*Source data*.
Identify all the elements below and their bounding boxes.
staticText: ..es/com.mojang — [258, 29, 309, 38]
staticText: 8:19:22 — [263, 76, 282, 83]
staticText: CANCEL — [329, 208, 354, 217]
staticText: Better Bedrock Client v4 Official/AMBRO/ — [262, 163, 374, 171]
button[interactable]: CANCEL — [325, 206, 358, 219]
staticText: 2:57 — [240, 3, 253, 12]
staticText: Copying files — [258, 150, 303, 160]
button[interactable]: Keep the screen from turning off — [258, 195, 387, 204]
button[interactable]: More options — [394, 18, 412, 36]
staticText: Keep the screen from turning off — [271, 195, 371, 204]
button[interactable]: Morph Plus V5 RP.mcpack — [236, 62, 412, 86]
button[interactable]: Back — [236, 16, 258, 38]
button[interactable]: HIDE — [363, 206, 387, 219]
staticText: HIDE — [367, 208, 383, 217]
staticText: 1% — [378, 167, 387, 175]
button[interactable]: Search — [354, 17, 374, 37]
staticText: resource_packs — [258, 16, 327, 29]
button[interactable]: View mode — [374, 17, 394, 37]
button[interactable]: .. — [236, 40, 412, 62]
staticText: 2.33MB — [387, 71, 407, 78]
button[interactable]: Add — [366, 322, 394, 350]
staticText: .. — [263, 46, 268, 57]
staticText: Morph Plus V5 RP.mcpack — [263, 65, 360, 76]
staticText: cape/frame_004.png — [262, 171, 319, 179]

*Action item*. Transcribe the records above exactly.

*Response to this task*.
Identify all the elements below and their bounding boxes.
staticText: ..es/com.mojang — [258, 29, 309, 38]
staticText: 8:19:22 — [263, 76, 282, 83]
staticText: CANCEL — [329, 208, 354, 217]
staticText: Better Bedrock Client v4 Official/AMBRO/ — [262, 163, 374, 171]
button[interactable]: CANCEL — [325, 206, 358, 219]
staticText: 2:57 — [240, 3, 253, 12]
staticText: Copying files — [258, 150, 303, 160]
button[interactable]: Keep the screen from turning off — [258, 195, 387, 204]
button[interactable]: More options — [394, 18, 412, 36]
staticText: Keep the screen from turning off — [271, 195, 371, 204]
button[interactable]: Morph Plus V5 RP.mcpack — [236, 62, 412, 86]
button[interactable]: Back — [236, 16, 258, 38]
button[interactable]: HIDE — [363, 206, 387, 219]
staticText: HIDE — [367, 208, 383, 217]
staticText: 1% — [378, 167, 387, 175]
button[interactable]: Search — [354, 17, 374, 37]
staticText: resource_packs — [258, 16, 327, 29]
button[interactable]: View mode — [374, 17, 394, 37]
button[interactable]: .. — [236, 40, 412, 62]
staticText: 2.33MB — [387, 71, 407, 78]
button[interactable]: Add — [366, 322, 394, 350]
staticText: .. — [263, 46, 268, 57]
staticText: Morph Plus V5 RP.mcpack — [263, 65, 360, 76]
staticText: cape/frame_004.png — [262, 171, 319, 179]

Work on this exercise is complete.